# asian rummy nose.



## taoyeah (Aug 8, 2007)

i bought 12 of these asian rummy nose ,for only $1 each,and 3 for 2.75.what a good deal and they are pretty.not now,they looks stressed.


----------



## algaehater (Jul 18, 2008)

Cheap as chips!!!


----------



## Six (May 29, 2006)

_Sabwa respendens_ awesome fish! I tried keeping them in my warm high tech tank and they just starved themselves. There was a little too much heat and they lost weight and there was a little too much competition with tankmates. Keep an eye on those factors, IME, and you'll be good to go! That is very cheap- where'd you get them? I had to resort to PetSmart (yes, they had them there!
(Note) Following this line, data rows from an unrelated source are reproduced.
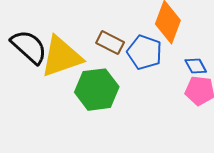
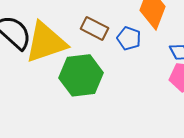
blue pentagon: (145, 52) -> (129, 38), size x0.7

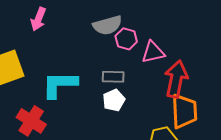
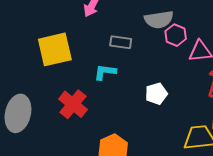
gray rectangle: (113, 77) -> (121, 42), moved
cyan L-shape: (60, 85) -> (105, 72), size x0.6

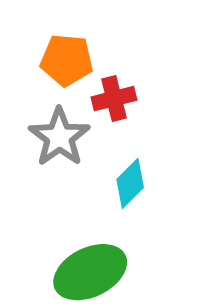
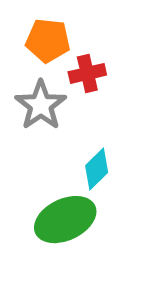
cyan diamond: (130, 183) -> (97, 169), moved

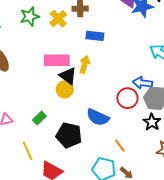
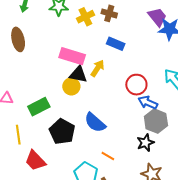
black triangle: (68, 76) -> (78, 74), turned -42
red circle: (127, 98) -> (136, 85), moved
green rectangle: (39, 118) -> (39, 107), size x1.5
orange line: (120, 146) -> (108, 156), turned -40

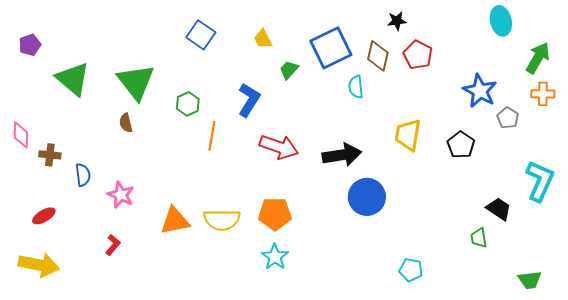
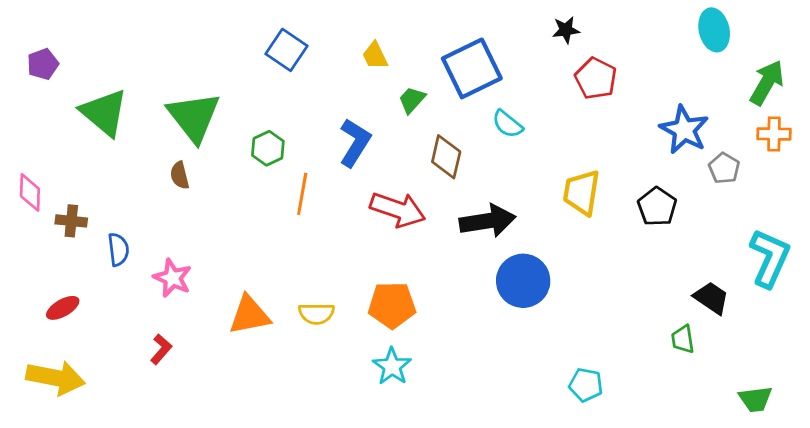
brown diamond: (378, 56) -> (446, 157), moved
cyan semicircle: (356, 87) -> (507, 124), turned -45
yellow semicircle: (222, 220) -> (316, 314), size x0.7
MisID'd of course) and could only get males.

GL!


----------



## taoyeah (Aug 8, 2007)

i bought them from FISH TOWN in ny.they used to be $3 each,after a month,they moved them into the 99 cent tank.so i bought all of them,.but not healthy.btw.what kind of rainbow are you breeding now?except parva.rainbow fish is my favorite.


----------



## Six (May 29, 2006)

tao-

m. duboulayi
g. multisquamata
betotia sp. "ankavia river"

though these are not producing as well as my parva- still young having bought them last year as 1" juvies and the Betotia I just cant seem to figure out where they're spawning, LOL.


----------